### Task directions
Go to the line in the data below that contains "Texas Tech’s offense is not". Write it out exactly, along with every later line through the last, and nothing else.

== Data for review

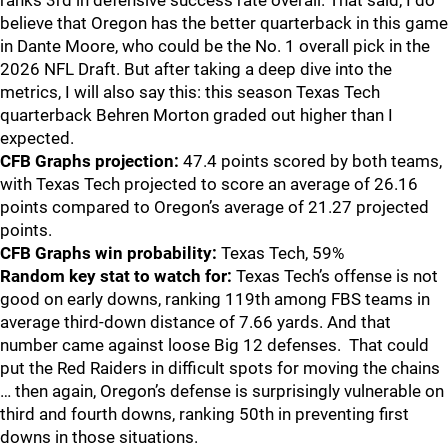
ranks 3rd in defensive success rate overall. That said, I do
believe that Oregon has the better quarterback in this game
in Dante Moore, who could be the No. 1 overall pick in the
2026 NFL Draft. But after taking a deep dive into the
metrics, I will also say this: this season Texas Tech
quarterback Behren Morton graded out higher than I
expected.
CFB Graphs projection:
47.4 points scored by both teams,
with Texas Tech projected to score an average of 26.16
points compared to Oregon’s average of 21.27 projected
points.
CFB Graphs win probability:
Texas Tech, 59%
Random key stat to watch for:
Texas Tech’s offense is not
good on early downs, ranking 119th among FBS teams in
average third-down distance of 7.66 yards. And that
number came against loose Big 12 defenses. That could
put the Red Raiders in difficult spots for moving the chains
… then again, Oregon’s defense is surprisingly vulnerable on
third and fourth downs, ranking 50th in preventing first
downs in those situations.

====

### Result of the exercise
Texas Tech’s offense is not
good on early downs, ranking 119th among FBS teams in
average third-down distance of 7.66 yards. And that
number came against loose Big 12 defenses. That could
put the Red Raiders in difficult spots for moving the chains
… then again, Oregon’s defense is surprisingly vulnerable on
third and fourth downs, ranking 50th in preventing first
downs in those situations.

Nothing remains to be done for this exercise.